ERROR: Error: package or namespace load failed for ‘tidyverse’ in library.dynam(lib, package, package.lib):
 shared object ‘readxl.so’ not found


## Cleaning data
We can use packages like `forcats`, `stringr`, and `lubridate` to fix values. Using `dplyr` we're able to programmatically fix issues across multiple columns.

In [None]:
replaceLT0 = function(x) ifelse(x < 0, NA, x) 
# mutate_if takes a dataset, applies a condition to each column, and for each column that returned TRUE applies a function to it
heroes = mutate_if(heroes, is.numeric, replaceLT0)
gg_miss_var(heroes) + ggthemes::theme_few() 

> Write a cleaning statement that converts missings encoded as hyphens to NA

For rebasing factors, handling typos etc. we can use the `forcats` package.

- `fct_explicit_na` converts missings into a distinct level.
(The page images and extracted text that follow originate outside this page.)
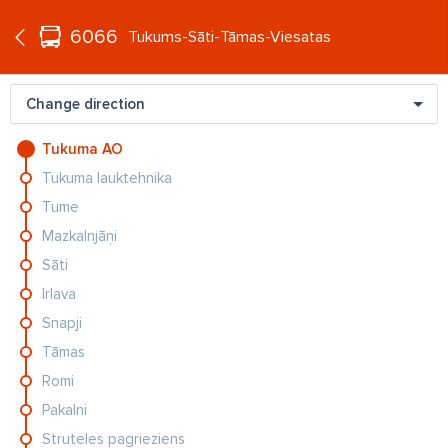
°C
+20
6066
EN
Tukums-Sāti-Tāmas-Viesatas
Change direction
Tukuma AO
Tukuma lauktehnika
Tume
Mazkalnjāņi
Sāti
CIEMOS
VI
ad
FOTO: Vieta romantikai un ballītēm. Kā Andrejeva un
Ko
Irlava
Aišpurs...
Bē
Snapji
Tāmas
Romi
Pakalni
Struteles pagrieziens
This can be very handy for modelling observations with missings, as there could be some systemic reason for the missings that has predictive value for your model
- `fct_infreq` reorders a factor so the most common level is first
- `fct_lump` consolidates low frequency levels into a single level
- `fct_relabel` applies a function to level labels to do things like remove special characters

![](http://perso.ens-lyon.fr/lise.vaudor/Rfigures/forcats/forcats.png)

In [4]:
heroes = mutate_if(heroes, is.character, fct_explicit_na)
gg_miss_var(heroes) + ggthemes::theme_few() 

ERROR: Error in gg_miss_var(heroes): could not find function "gg_miss_var"


In [5]:
fct_count(heroes$Alignment)
fct_count(fct_infreq(heroes$Alignment))
fct_count(fct_lump(heroes$Race, 3))

f,n
-,7
bad,207
good,496
neutral,24


f,n
good,496
bad,207
neutral,24
-,7


f,n
-,304
Human,208
Mutant,63
Other,159


## Lags
Lagged values are past values brought forward for use as predictive variables. These might be things like the previous payment amount, time spent playing previously etc. 

`lag()` (and `lead()` although it tends to be less relevant whilst building models) returns a previous row's value onto the current row.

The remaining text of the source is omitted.